Public unions and debt

John Sides has but together some graphs examining the relationship between the extent of unionization in the public sector and a state's debt load. I find the one reproduced below the most telling:
John is wise to point out that there are probably other important variables to consider here, and also that the relationship described in these plots is descriptive, not necessarily causal. The point is well taken, but let's just suppose for a moment that this relationship is causal, and that greater unionization leads to greater public debt load. Just how shocking should this revelation be?

Not very. The main benefits that union membership conveys are higher pay and improved working conditions, both of which cost the employer (in this case, the public) more. So if a greater percentage of your state's work force is unionized, you're probably going to be paying more for the labor. And since labor costs are usually contractual and not easily cut in the short run, states with greater labor costs will go into debt more quickly when revenues take a dive. This shouldn't be particularly controversial or surprising. 

What the evidence above doesn't show is what citizens get by paying more for public labor. With higher pay, you can usually attract better trained workers, turnover will be lower, services will be of higher quality, etc. (By the way, the two states with the lowest public sector unionization rates -- Louisiana and Mississippi -- have the highest corruption rates.) 
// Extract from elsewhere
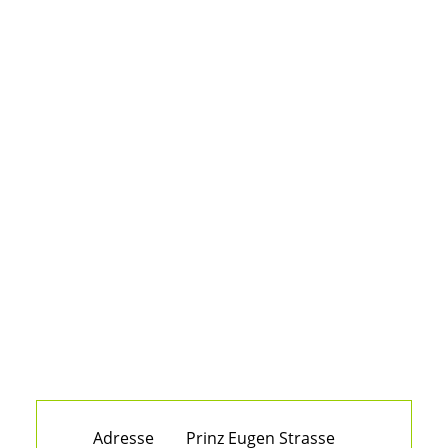
Adresse
Prinz Eugen Strasse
Sometimes good things -- even when they come from the government -- cost more. A country that devotes 1% of its budget to defense will probably have a lower debt load than one that devotes 20%, and a country that slashes education spending will no doubt see less red on its balance sheets than one that doesn't. But where would you rather raise your kids?


Evie T. said...

As for better services: voters, through their elected representatives, determine the tradeoff they want between tax level and quality of services. The presence of unions makes the choice for them. That is, if the voters wanted higher pay and consequently higher services, their representatives could ensure that, but unions make it impossible to avoid this.

Not to mention that its not clear that the best way to improve service quality is to pay more. It might be to pay the same, but hire more people; depends on the situation...
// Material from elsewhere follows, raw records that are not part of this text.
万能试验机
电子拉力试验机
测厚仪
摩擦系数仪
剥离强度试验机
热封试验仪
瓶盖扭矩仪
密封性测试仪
As for turnover, it seems like wishful thinking to think that employers could actually save money for themselves by paying people more.

Seth Masket said...

Alex, yes, in the absence of unions, voters theoretically are free, via their elected officials, to determine how much they want to pay for their public services. It seems clear, though, that they want to pay very little for them, just as the CEO of a corporation wants to pay a minimum in labor costs. The whole purpose of unions is to raise that minimum.

Anonymous said...

California is missing from the scatterplot.